Among other measures, the PSPO would allow the enforcement of fixed penalty notices and potential prosecution leading to a criminal record for “those individuals who were rough sleeping and who already had accommodation.” We have a number of concerns around this as a method of addressing rough sleeping.  Criminalising rough sleeping will drive vulnerable people underground where The Wallich's Rough Sleeper Intervention Team, providing humanitarian aid, advice and support in accessing healthcare & housing, can't reach them. This will lead to people with mental and physical health problems not seeking treatment due to fear of arrest.
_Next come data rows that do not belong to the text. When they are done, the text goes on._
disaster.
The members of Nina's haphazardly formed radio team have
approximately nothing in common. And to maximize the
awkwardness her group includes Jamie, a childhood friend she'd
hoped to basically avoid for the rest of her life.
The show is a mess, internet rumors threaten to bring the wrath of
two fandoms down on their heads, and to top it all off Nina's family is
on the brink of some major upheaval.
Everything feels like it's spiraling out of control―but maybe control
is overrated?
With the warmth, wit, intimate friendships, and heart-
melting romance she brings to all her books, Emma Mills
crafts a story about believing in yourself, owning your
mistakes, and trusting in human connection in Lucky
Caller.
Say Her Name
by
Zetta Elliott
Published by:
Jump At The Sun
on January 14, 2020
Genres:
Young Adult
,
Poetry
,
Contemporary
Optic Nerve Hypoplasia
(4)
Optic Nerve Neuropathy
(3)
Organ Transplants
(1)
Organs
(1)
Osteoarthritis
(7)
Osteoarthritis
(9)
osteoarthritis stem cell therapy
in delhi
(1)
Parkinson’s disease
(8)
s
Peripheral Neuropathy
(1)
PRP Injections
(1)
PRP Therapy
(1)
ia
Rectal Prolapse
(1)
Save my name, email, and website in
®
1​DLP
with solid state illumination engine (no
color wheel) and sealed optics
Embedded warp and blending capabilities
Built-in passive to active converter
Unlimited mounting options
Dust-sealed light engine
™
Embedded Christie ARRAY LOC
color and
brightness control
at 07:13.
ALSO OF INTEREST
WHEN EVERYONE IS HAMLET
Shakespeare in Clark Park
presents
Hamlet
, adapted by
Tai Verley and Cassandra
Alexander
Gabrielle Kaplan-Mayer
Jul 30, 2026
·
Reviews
Other rough sleepers will not be deterred by being given a criminal record and will continue to sleep outside.

People choose to sleep in city centres because they are well-lit, and monitored by CCTV, thus providing a sense of safety.

The ban on rough sleeping would be impractical to enforce.  The consultation called for rough sleepers to be given “help and support” rather than sleeping in the city centre.  Newport City Council provides 125 beds for rough sleepers to access through their referral service.  Many of these spaces are reserved for those in priority need such as vulnerable women and those with mental health issues and are unavailable to many single rough sleepers.  We have seen an increase in rough sleepers in South Wales who are not in priority need and are homeless due to financial reasons only. Bed spaces available for these individuals in Newport are few. We believe that this ban would simply criminalise those who are sleeping rough and have no other option.
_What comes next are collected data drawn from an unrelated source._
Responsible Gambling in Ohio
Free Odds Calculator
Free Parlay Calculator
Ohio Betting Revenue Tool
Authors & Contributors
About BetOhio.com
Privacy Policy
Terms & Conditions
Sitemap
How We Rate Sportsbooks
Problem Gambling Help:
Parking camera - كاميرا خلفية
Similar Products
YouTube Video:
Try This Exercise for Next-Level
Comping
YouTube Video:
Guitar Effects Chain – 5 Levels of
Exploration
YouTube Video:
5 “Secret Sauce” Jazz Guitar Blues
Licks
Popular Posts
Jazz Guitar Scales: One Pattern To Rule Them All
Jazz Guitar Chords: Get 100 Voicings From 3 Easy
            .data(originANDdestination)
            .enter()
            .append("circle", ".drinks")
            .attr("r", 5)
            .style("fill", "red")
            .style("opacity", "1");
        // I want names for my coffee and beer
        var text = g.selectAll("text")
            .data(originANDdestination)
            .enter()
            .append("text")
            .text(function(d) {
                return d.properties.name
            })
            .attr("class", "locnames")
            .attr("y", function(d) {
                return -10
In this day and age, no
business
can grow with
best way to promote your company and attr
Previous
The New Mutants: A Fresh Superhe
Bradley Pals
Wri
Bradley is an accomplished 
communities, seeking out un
We questioned the First Minister Carwyn Jones in person on a potential ban on rough sleeping in Newport. His response was “We have to have a system and society that provides support to rough sleepers and helps prevent it.” We believe that the potential ban on rough sleeping in Newport would make it much harder for this to be a reality.

This is a worrying trend with similar measures being considered elsewhere in the UK.

We believe that criminalising people for an activity over which they have no choice, is totally unacceptable, and we demand that Newport City Council reconsiders its position on this measure.